■ **Description of the task**
Write out again only the lines between the one with "os cedemos 1" and the end of the records below, both ends counted, and don't include the pictures.

■ **Source material**
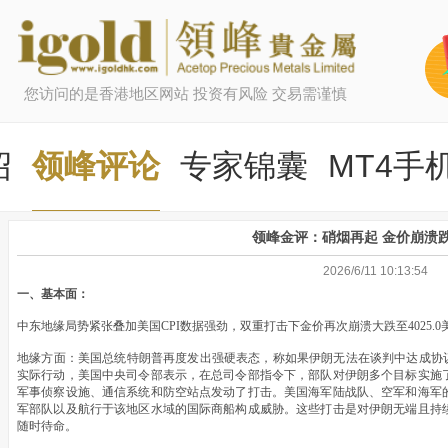
您访问的是香港地区网站 投资有风险 交易需谨慎
绍
领峰评论
专家锦囊
MT4手
领峰金评：硝烟再起 金价崩溃跌
2026/6/11 10:13:54
一、基本面：
中东地缘局势紧张叠加美国CPI数据强劲，双重打击下金价再次崩溃大跌至4025.
地缘方面：美国总统特朗普再度发出强硬表态，称如果伊朗无法在谈判中达成协议
实际行动，美国中央司令部表示，在总司令部指令下，部队对伊朗多个目标实施
军事侦察设施、通信系统和防空站点发动了打击。美国海军陆战队、空军和海军
军部队以及航行于该地区水域的国际商船构成威胁。这些打击是对伊朗无端且持
随时待命。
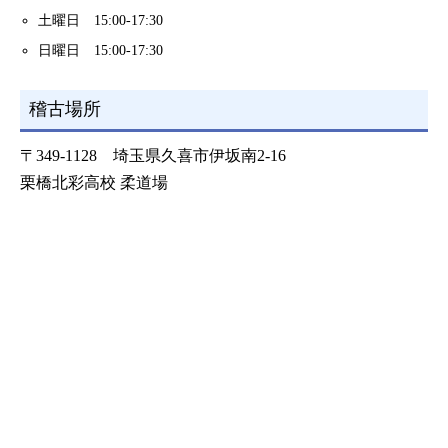
土曜日 15:00-17:30
日曜日 15:00-17:30
稽古場所
〒349-1128 埼玉県久喜市伊坂南2-16
栗橋北彩高校 柔道場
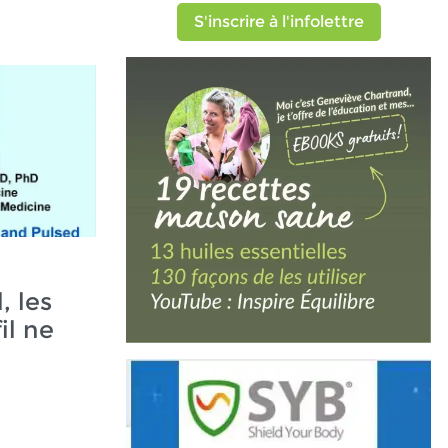
S'inscrire à l'infolettre
, les
il ne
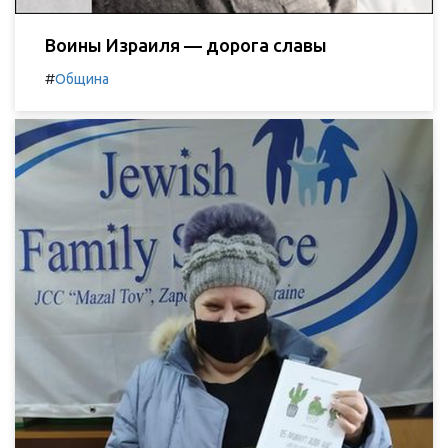
Воины Израиля — дорога славы
#
Община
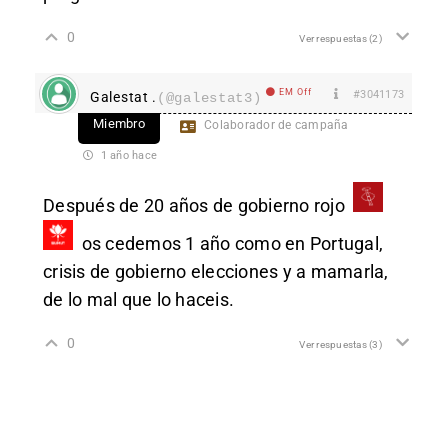
0
Ver respuestas
(2)
EM Off
#3041173
Galestat .
(@galestat3)
Miembro
Colaborador de campaña
1 año hace
Después de 20 años de gobierno rojo
os cedemos 1 año como en Portugal,
crisis de gobierno elecciones y a mamarla,
de lo mal que lo haceis.
0
Ver respuestas
(3)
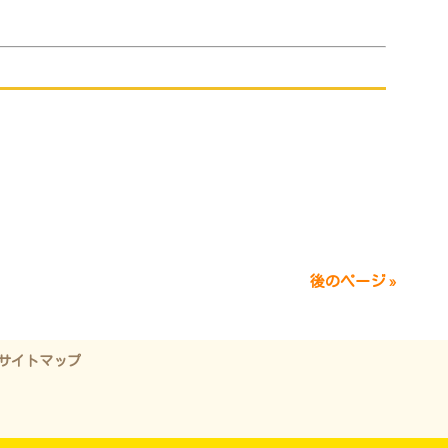
後のページ »
サイトマップ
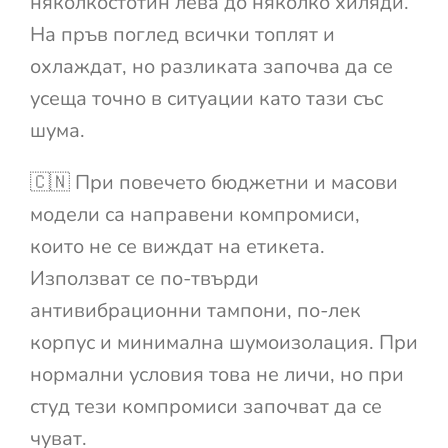
няколкостотин лева до няколко хиляди.
На пръв поглед всички топлят и
охлаждат, но разликата започва да се
усеща точно в ситуации като тази със
шума.
🇨🇳 При повечето бюджетни и масови
модели са направени компромиси,
които не се виждат на етикета.
Използват се по-твърди
антивибрационни тампони, по-лек
корпус и минимална шумоизолация. При
нормални условия това не личи, но при
студ тези компромиси започват да се
чуват.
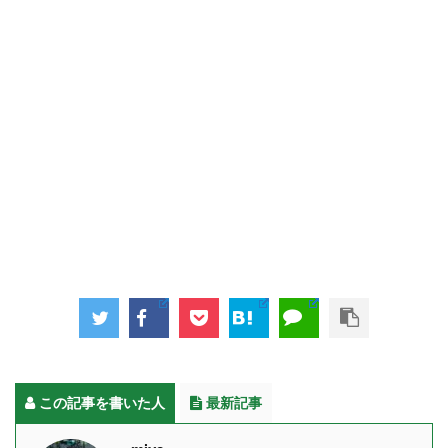
この記事を書いた人
最新記事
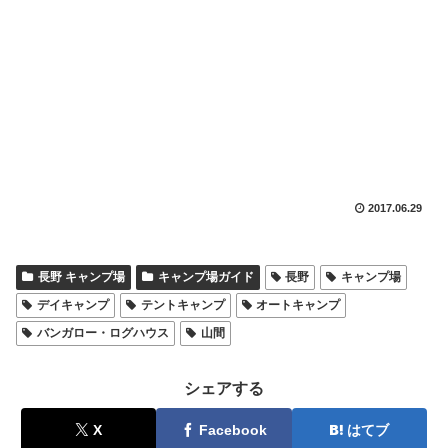
2017.06.29
長野 キャンプ場
キャンプ場ガイド
長野
キャンプ場
デイキャンプ
テントキャンプ
オートキャンプ
バンガロー・ログハウス
山間
シェアする
X
Facebook
はてブ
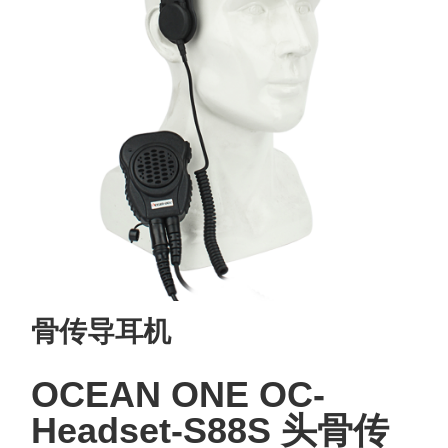
骨传导耳机
OCEAN ONE OC-
Headset-S88S 头骨传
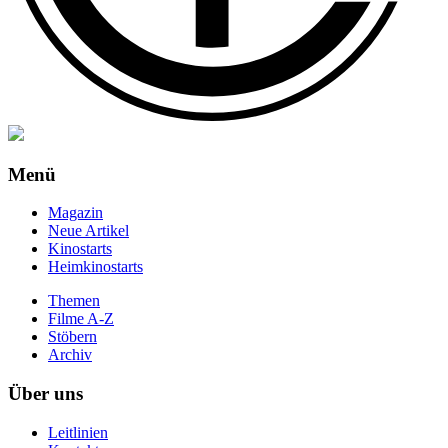
Menü
Magazin
Neue Artikel
Kinostarts
Heimkinostarts
Themen
Filme A-Z
Stöbern
Archiv
Über uns
Leitlinien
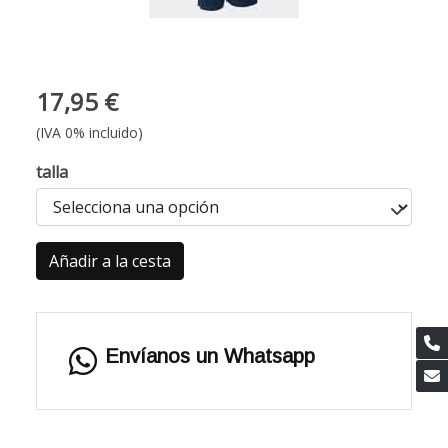
17,95 €
(IVA 0% incluido)
talla
Añadir a la cesta
Envíanos un Whatsapp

■ **Task solution**
os cedemos 1 año como en Portugal,
crisis de gobierno elecciones y a mamarla,
de lo mal que lo haceis.
0
Ver respuestas
(3)
後のページ »
サイトマップ
няколкостотин лева до няколко хиляди.
На пръв поглед всички топлят и
охлаждат, но разликата започва да се
усеща точно в ситуации като тази със
шума.
🇨🇳 При повечето бюджетни и масови
модели са направени компромиси,
които не се виждат на етикета.
Използват се по-твърди
антивибрационни тампони, по-лек
корпус и минимална шумоизолация. При
нормални условия това не личи, но при
студ тези компромиси започват да се
чуват.
この記事を書いた人
最新記事
2017.06.29
長野 キャンプ場
キャンプ場ガイド
長野
キャンプ場
デイキャンプ
テントキャンプ
オートキャンプ
バンガロー・ログハウス
山間
シェアする
X
Facebook
はてブ
骨传导耳机
OCEAN ONE OC-
Headset-S88S 头骨传
Menü
Magazin
Neue Artikel
Kinostarts
Heimkinostarts
Themen
Filme A-Z
Stöbern
Archiv
Über uns
Leitlinien
17,95 €
(IVA 0% incluido)
talla
Añadir a la cesta
Envíanos un Whatsapp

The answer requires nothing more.